Exercise instructions:
Omit all pictures and give the records below again exactly as written.

Saved entries
=== Begin Enclosure ===

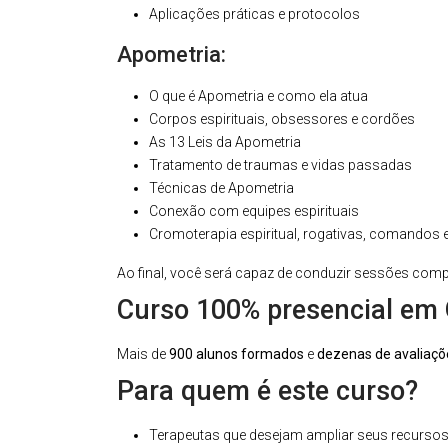
Aplicações práticas e protocolos
Apometria:
O que é Apometria e como ela atua
Corpos espirituais, obsessores e cordões
As 13 Leis da Apometria
Tratamento de traumas e vidas passadas
Técnicas de Apometria
Conexão com equipes espirituais
Cromoterapia espiritual, rogativas, comandos 
Ao final, você será capaz de conduzir sessões com
Curso 100% presencial em
Mais de
900 alunos formados
e
dezenas de avaliaçõ
Para quem é este curso?
Terapeutas que desejam ampliar seus recurso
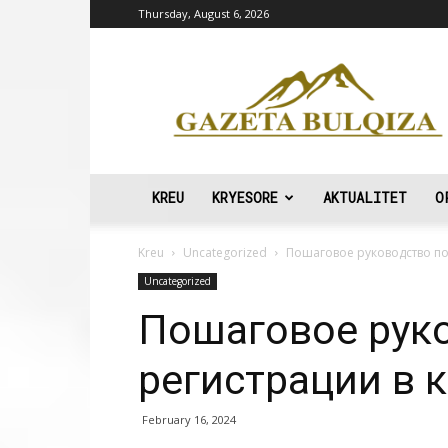
Thursday, August 6, 2026
Gazeta
Bulqiza
KREU
KRYESORE
AKTUALITET
O
Kreu
Uncategorized
Пошаговое руководство по 
Uncategorized
Пошаговое рук
регистрации в к
February 16, 2024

=== End Enclosure ===

Response area:
Aplicações práticas e protocolos
Apometria:
O que é Apometria e como ela atua
Corpos espirituais, obsessores e cordões
As 13 Leis da Apometria
Tratamento de traumas e vidas passadas
Técnicas de Apometria
Conexão com equipes espirituais
Cromoterapia espiritual, rogativas, comandos 
Ao final, você será capaz de conduzir sessões com
Curso 100% presencial em
Mais de
900 alunos formados
e
dezenas de avaliaçõ
Para quem é este curso?
Terapeutas que desejam ampliar seus recurso
Thursday, August 6, 2026
Gazeta
Bulqiza
KREU
KRYESORE
AKTUALITET
O
Kreu
Uncategorized
Пошаговое руководство по 
Uncategorized
Пошаговое рук
регистрации в к
February 16, 2024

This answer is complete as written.